Because of the high value of diaspore, a highly competitive prospecting, leasing, mining, and brokerage business has developed in the diaspore region. Practically all of the thrills, hopes, disappointments, and good fortunes that are associated with oil booms are found in this business and clay area; clay pits are only smaller in scale than wild oil gushers. Clay scouts work in secret, mining leases are contested in court, rumors fly fast in English, German, and German-Swiss over the country telephones, prospecting results may be hidden, personal pressure may be brought to influence a deal, and speedy salesmanship is employed when an exciting find is in the offing. When the legends, traditions, and facts of the diaspore region are collected and recorded, an interesting and essential part of Missouri history will have been written.

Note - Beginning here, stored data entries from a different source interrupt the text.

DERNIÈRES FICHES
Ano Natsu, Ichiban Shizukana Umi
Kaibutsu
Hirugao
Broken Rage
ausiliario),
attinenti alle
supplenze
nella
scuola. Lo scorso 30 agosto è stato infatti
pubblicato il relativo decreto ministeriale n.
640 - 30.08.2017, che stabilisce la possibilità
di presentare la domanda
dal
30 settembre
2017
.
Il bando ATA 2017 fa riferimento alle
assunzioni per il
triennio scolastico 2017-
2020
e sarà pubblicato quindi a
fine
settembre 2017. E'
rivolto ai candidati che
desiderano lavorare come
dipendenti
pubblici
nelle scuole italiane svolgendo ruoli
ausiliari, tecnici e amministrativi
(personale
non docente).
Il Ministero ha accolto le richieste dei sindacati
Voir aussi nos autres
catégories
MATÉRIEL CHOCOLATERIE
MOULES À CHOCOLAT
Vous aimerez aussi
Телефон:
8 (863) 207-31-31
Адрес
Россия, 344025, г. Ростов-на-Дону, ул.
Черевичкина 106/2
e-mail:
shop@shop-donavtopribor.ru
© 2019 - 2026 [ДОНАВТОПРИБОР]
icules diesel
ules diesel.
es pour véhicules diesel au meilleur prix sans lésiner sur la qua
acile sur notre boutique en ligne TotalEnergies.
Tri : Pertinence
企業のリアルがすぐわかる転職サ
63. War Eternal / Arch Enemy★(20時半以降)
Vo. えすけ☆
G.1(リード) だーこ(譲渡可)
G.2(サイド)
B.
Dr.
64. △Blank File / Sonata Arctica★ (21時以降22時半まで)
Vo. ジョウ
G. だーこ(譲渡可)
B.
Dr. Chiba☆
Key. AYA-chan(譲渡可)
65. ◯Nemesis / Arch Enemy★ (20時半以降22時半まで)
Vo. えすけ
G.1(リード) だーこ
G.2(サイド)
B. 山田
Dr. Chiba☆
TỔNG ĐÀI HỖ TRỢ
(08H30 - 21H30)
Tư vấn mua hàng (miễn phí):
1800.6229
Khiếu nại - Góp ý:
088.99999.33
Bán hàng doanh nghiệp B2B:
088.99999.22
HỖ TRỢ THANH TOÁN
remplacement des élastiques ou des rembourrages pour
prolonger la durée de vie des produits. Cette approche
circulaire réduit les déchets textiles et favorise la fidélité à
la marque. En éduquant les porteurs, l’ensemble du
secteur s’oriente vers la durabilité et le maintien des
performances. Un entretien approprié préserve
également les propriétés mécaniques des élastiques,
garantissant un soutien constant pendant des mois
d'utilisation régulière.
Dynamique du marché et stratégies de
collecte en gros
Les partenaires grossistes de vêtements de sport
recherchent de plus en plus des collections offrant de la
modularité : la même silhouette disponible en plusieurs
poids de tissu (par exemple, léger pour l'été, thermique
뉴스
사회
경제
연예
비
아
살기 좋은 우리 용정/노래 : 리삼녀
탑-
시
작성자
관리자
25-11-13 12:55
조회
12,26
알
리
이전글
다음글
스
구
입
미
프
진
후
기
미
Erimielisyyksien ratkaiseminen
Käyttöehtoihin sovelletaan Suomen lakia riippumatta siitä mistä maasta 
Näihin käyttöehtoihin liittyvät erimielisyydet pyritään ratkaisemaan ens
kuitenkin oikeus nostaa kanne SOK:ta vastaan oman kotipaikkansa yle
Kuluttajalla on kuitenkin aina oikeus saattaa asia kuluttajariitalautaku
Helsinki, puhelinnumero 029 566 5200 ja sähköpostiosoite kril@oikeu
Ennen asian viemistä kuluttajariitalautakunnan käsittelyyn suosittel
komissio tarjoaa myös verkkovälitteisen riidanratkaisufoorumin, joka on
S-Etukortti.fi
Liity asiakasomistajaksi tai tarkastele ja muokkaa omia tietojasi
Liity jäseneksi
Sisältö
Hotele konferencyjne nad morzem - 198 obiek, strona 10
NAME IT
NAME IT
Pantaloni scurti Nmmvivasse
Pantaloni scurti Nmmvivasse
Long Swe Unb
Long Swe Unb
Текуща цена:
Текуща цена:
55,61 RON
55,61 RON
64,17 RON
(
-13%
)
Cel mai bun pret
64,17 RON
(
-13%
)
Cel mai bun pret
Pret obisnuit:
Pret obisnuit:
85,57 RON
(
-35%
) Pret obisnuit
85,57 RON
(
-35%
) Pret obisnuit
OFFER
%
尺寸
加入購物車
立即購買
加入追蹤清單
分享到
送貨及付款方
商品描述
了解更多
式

Missouri has the only locality in the entire world where relatively pure diaspore clay is now mined in commercial quantities. Because of its extreme resistance to fusion under very high temperatures, diaspore has been called the “aristocrat of fire clays.” Diaspore contains a higher percentage of aluminum than does bauxite, the chief ore of aluminum, but because of diaspore’s extremely refractory nature it is less easily reduced to aluminum metal than is bauxite, and therefore finds a more specialized use in the manufacture of refractory and super-refractory brick and tile which may even be used in furnaces to calcine aluminum ore. Where resistance to very high temperature has been required, diaspore super fire brick has been remarkably useful.

Burley Clay

Burley clay is a fire clay intermediate in alumina content between flint clay and first quality diaspore. It takes its name from the oolites (rounded pellets of diaspore) which are scattered through a flint clay base and which were called “burls” by the early clay miners. As the relative number of diaspore oolites increase, an otherwise flint clay becomes burley-flint, then typical burley, and finally grades into second quality and first quality diaspore. Clay in any stage of the variation may be found in some part of the diaspore region or pits. Most of the remarks written on diaspore apply as well to burley clay.

Sandstone

Sandstone is a rock made of sand-size particles more or less well cemented. It is recognized by the grains of sand which are dislodged or scratched loose when the rock is broken, or when scraped with a piece of steel or another hard rock. The old-fashioned grindstone is a sandstone nicely cemented by nature.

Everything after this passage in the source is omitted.